The immune system and the pro-inflammatory environment play an unquestionable role in patients with ACS, with possible therapeutic implications. One clear example is the evidence that Canakinumab has proven to reduce CV events in patients with prior myocardial infarction (MI), inhibiting the IL-1 mediated inflammatory response [16]. In this issue, Liu et al. [17] report that lower levels of circulating soluble interleukin-1 receptor type 2 (sIL-1R2) were associated with an increased risk of worsened LVEF and adverse clinical outcome at 12 months. In addition, regulatory T-cells have a lower count in ST Elevation Myocardial Infarction (STEMI) patients undergoing percutaneous coronary intervention (PCI) and accurately predict the presence of intramyocardial hemorrhage [18]. An emerging yet powerful tool to detect inflammation nowadays is cardiac imaging. The pericoronary fat attenuation index (pFAI) is in fact a computed tomography biomarker of coronary inflammation, correlated with increased risk of cardiac mortality. The authors found higher pFAI values in diabetic patients with poorer glycemic control [19]. This could represent an additional tool, to identify patients at higher risk of future CV events. Vascular inflammation is a key element in the response of the vessel wall to vascular interventions, more so when a relevant traumatic stimulus is present. Using an approach at the forefront of biomedical technologies, the authors assessed the long-term results of a novel covered stent, useful to treat the dreadful complication of coronary perforation equipped with a biodegradable membrane. This might help to counteract the risks of restenosis and thrombosis, which are usually frequently observed with covered stents [20].

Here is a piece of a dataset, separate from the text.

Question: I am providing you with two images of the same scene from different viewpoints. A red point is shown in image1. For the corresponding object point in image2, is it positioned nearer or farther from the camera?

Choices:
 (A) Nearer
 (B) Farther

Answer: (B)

The advent of novel anti-thrombotic drugs has drastically changed the landscape of ACS outcomes. Treatment with more recent P2Y12 inhibitors has in fact proven to be superior to clopidogrel in preventing ischemic CV events. However, the undeniable benefit coming from the use of these potent drugs has been questioned by the increased risk of bleeding events, with potential risk of discontinuation [21]. A sub-analysis of the IDEAL-LDL trial published in this special issue tried to address this concern, demonstrating that potency of P2Y12 inhibitors does not affect adherence to therapy [22]. Randomized trials demonstrated the superiority of complete revascularization over culprit-only revascularization in patients with STEMI, even though this debate is still open. In this context, a metanalysis including 2256 patients showed no significant difference in clinical outcomes among the two strategies, suggesting a tailored approach when dealing with ACS patients with multivessel disease [23].

When dealing with ACS, several are therefore the aspects that merit further investigation, with novel concepts emerging in the last decades. A terse identification of currently unmet clinical needs and a thorough comprehension of the complex pathophysiological mechanisms subtended to ACS are the necessary starting point to fuel the development of new therapeutic and preventive strategies. The articles collected in this special issue sound a bell to some underestimated issues, representing a first step in the appropriate direction, hopefully meeting the need of dedicated literature on this never outdated topic.